Mein erster war ein Zander. HAtte so 40cm. War sieben oder acht.


----------



## Meeres Fisher (10. Januar 2010)

*AW: Euer erster Fisch*

Mein erster war ne meräsche in spanien:mhatte so ca 40cm
da war ich 6:q


----------



## sc00b (10. Januar 2010)

*AW: Euer erster Fisch*

Seit ich mein Lappen habe war der erste Fisch ne Laube.
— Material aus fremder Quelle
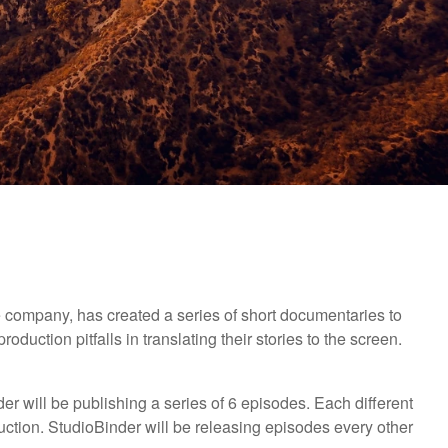
company, has created a series of short documentaries to
duction pitfalls in translating their stories to the screen.
 will be publishing a series of 6 episodes. Each different
uction. StudioBinder will be releasing episodes every other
Und vor der Zeit wo ich mit mein Onkel war wars ein Rotauge von 25cm


----------



## pionier2511 (10. Januar 2010)

*AW: Euer erster Fisch*

Ne Rotfeder von 20 cm


----------



## Rapfenfan (10. Januar 2010)

*AW: Euer erster Fisch*

Ein Zingel von ich schätz mal 20 cm


----------



## sc00b (10. Januar 2010)

*AW: Euer erster Fisch*



Rapfenfan schrieb:


> Ein Zingel von ich schätz mal 20 cm




Zingel?|uhoh:


----------



## Rapfenfan (10. Januar 2010)

*AW: Euer erster Fisch*



sc00b schrieb:


> Zingel?|uhoh:


 
Ja, gibts nur in der Donau und den Nebenflüssen. 
Gibs einfach mal bei Google ein und geh auf Bilder, dann wirst schnell fündig.


----------



## u-see fischer (10. Januar 2010)

*AW: Euer erster Fisch*

Mit 10 Jahren habe ich den Angelschein, Aufnahmegebühr und Jahresbeitrag zum Geburtstag (Januar) von meinem Patenonkel geschenkt bekommen. 

Erste Angelversuche waren kalt und erfolgslos, dann kam das Anangeln und mein erster Fisch war ein Kaulbarsch von 15 cm und 2. Platz :vik:

Danach hat mich die Angelleidenschaft nicht mehr losgelassen.


----------



## Berlinerstar (10. Januar 2010)

*AW: Euer erster Fisch*

Bei mir war es ein Kaulbarsch, keine ahnung mehr wie groß der war. Nur mit Schnur und Haken am Teltowkanal Britzerdamm. Mit 9 Jahren oder so, hab ma gefreut wie ein Schneekönig. Weiß noch wie ich mich an den Kiemendornen gestochen habe.|wavey:
Gruß Thomas


----------



## SpinnFischer Max (10. Januar 2010)

*AW: Euer erster Fisch*

Mein erster Fisch war eine Bachforelle in Österreich.
Das war vor 5 Jahren.

gruß Max


----------



## Angel-Suchti (11. Januar 2010)

*AW: Euer erster Fisch*

mein erster Fisch war ne Regenbogenforelle in Hvide Sande...gerade als mein vater kurz wegging biss das ding ^^   und der längste Drill meines Lebens begann.......mehr stolz fühlte ich noch nie als meint Vater wiederkam!!!!!


----------



## Canny92 (11. Januar 2010)

*AW: Euer erster Fisch*

Meine ersten Fische waren 6 Regenbogenforellen die ich in Bayern mit Trout Bait gefangen hab. (im Forellenpuff)


----------



## Anglerjugend (11. Januar 2010)

*AW: Euer erster Fisch*

Mein erster Fisch war ein Döbel, gefangen auf einen 4er Spinner ( 0,50€ Billigspinner ) bei Hochwasser direkt vorm Ufer gebissen. Nach 3 Würfen war der dran, beim 2ten Wurf is er nur hinterher geschwommen und hat den Köder betrachten und beim 3ten hat er dann gebissen #6.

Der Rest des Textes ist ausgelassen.